Selon les explications fournies à la justice par François Thierry, cette importation avait d'abord pour objectif de crédibiliser Sofiane Hambli en tant que logisticien afin de lui permettre d'infiltrer une organisation rivale. Baptisée «Janissaire», l'opération ultrasecrète, présentée comme «inédite en Europe», visait à mettre en œuvre «une logistique complète d'importation de stupéfiants pour éradiquer plusieurs réseaux d'acheminement». Sauf qu'aucun réseau n'a été démantelé et que la mystérieuse opération continue d'intriguer les magistrats. «Nous n'avons été informés d'aucun transport de stupéfiants, leur avait déjà expliqué le juge lyonnais sollicité pour border juridiquement l'opération Janissaire. Nous n'aurions jamais accepté la livraison d'une seule tonne de cannabis sous couvert de l'opération d'infiltration.»

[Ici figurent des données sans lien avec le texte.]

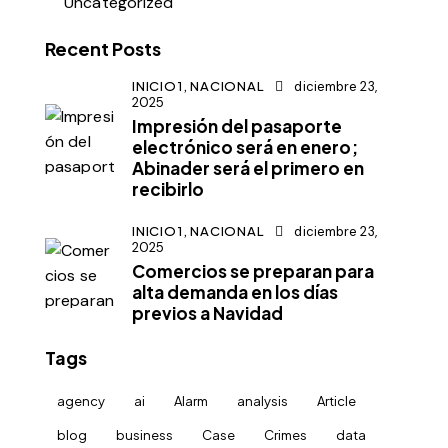
Uncategorized
Recent Posts
INICIO1,
NACIONAL
diciembre 23,
2025
Impresión del pasaporte
electrónico será en enero;
Abinader será el primero en
recibirlo
INICIO1,
NACIONAL
diciembre 23,
2025
Comercios se preparan para
alta demanda en los días
previos a Navidad
Tags
agency
ai
Alarm
analysis
Article
blog
business
Case
Crimes
data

En clair, ni les magistrats ni les services de police concernés par l'importation n'en ont été informés. Et trois ans plus tard, personne ne semble savoir où sont passées les 3 tonnes de cannabis disparues. Lors du dernier interrogatoire de Sofiane Hambli, en novembre 2017, les juges lui ont à nouveau posé la question. «Comment expliquez-vous que seulement 10 % - pour faire une estimation à la louche - de la drogue entrée en France en février 2015 a été saisie quatre mois plus tard? Qui a pu profiter de cette importation et de cette drogue entrée en France en toute impunité ?» «Je ne suis pas comptable de cela, a répliqué l'indic. Je n'ai fait que donner une information.» Une confrontation doit avoir lieu dans les prochaines semaines.